The slow down in Nigeria’s real estate industry has been blamed on oversupply in the commercial and retail sectors as well as inappropriate supply in the residential sector.
A facility manager, Dr. Mohammed Balogun, who disclosed this at a media chat with journalists, said there is a need for industry players to come up with innovative ideas to accelerate the sector.
Balogun, who is the managing director and chief executive of the Global Property & Facilities International Ltd, (GPFI), said investors and developers are not adding value to the economy but creating a problem for the government because they are not following the trends.
Relying on the latest Gross Domestic Product (GDP) figure, which shows negative growth of -2.68 percent at the end of October 2018 and the real estate Q3 contribution to GDP dropping from 7.09 percent in Q2 to 6.88 percent in Q3, expressed worries that the investors are profit-minded rather than being value-minded.
According to him, the industry players need to restructure to be at its best and players need to do just that.
‘We don’t need to build out of proportion but to follow the numbers because the market needs smaller apartments and not large buildings.
“With over 60 percent occupancy rate, people, who understand the market are converting the three bedrooms to one room for quicker returns to investments rather than being stock on larger apartments”, he added.
For 2019, Dr. Balogun said being an election year; the industry will continue to slow down up till April when the budget is likely to be passed.
He, however, urged stakeholders in the sector to come up with initiatives to weather the murky waters.
“We need to do some differently to get a better result; the recent procedure will not lead to the expected outcome because trends are changing”, he said.
He also stressed the need for professionals to advise their clients appropriately so that they can make a wise investment decisions and not be too profit-minded.
On the facility management (FM) sector, he said, it is rapidly expanding with growing awareness, acceptance and the global market is changing with players strengthening their presence in Africa with mergers and partnerships.
According to him, clients’ expectation has increased and demand for FM value has also increased away from service.
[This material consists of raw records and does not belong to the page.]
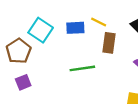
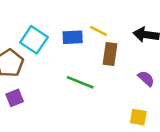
green line: (82, 68) -> (80, 82), turned 30

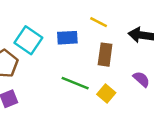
yellow line: (98, 31) -> (99, 22), moved
yellow square: (138, 117) -> (106, 94), moved, turned 30

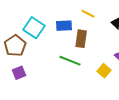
brown rectangle: (105, 55) -> (81, 39), moved
yellow square: (106, 94) -> (104, 71), moved

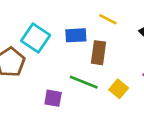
yellow square: (104, 71) -> (119, 89), moved
purple square: (19, 73) -> (53, 98), moved, turned 32

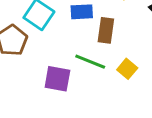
purple square: (53, 98) -> (57, 79), size x1.4

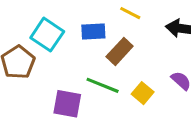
brown rectangle: (106, 30) -> (120, 51), turned 35

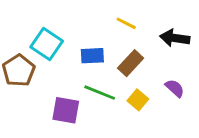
blue rectangle: (93, 31) -> (92, 56), moved
brown rectangle: (120, 51) -> (131, 63), moved

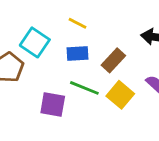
yellow line: (126, 23) -> (78, 23), moved
yellow square: (138, 100) -> (120, 95), size x1.4

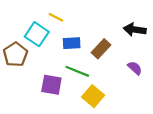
yellow line: (78, 23) -> (56, 17), moved
yellow square: (120, 95) -> (93, 96), moved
“The outgoing year will also go down as a significant year for the sector with the launch of the 4 FM ISO standards, ISO 41011:2017, 41012:2017, 41013:2017 and 41001:2018; to ensure uniformity in the way FM is seen, appreciated, valued and implemented by both clients and providers, with the new FM definition which states that
“FM is an organization function which integrates people, place, and process within the built environment with the purpose of improving the quality of life of people and productivity of the core business”.
“In Nigeria, we launched the National FM body – Association of FM Practitioners Nigeria, AFMPN, the final approval of the FM bill 2018 as well as the Federal Ministry Power, Works and Housing’s draft National Policy on Maintenance of Public.
“As a company, we have grown well, improved, created new solutions, innovative ideas, and support for our clients, suppliers and put our employees at the highest level of focus”, he added.
Established about 18years ago as the first fully defined and classified Facilities Management company in Nigeria, GPFI, was has over the years evolved through mergers, acquisitions, and share restructuring,
The company is gradually becoming a Pan African company with operations in major Africa cities of Nigeria, Ghana, Cote d’ Ivoire, Cameroon, and Kenya.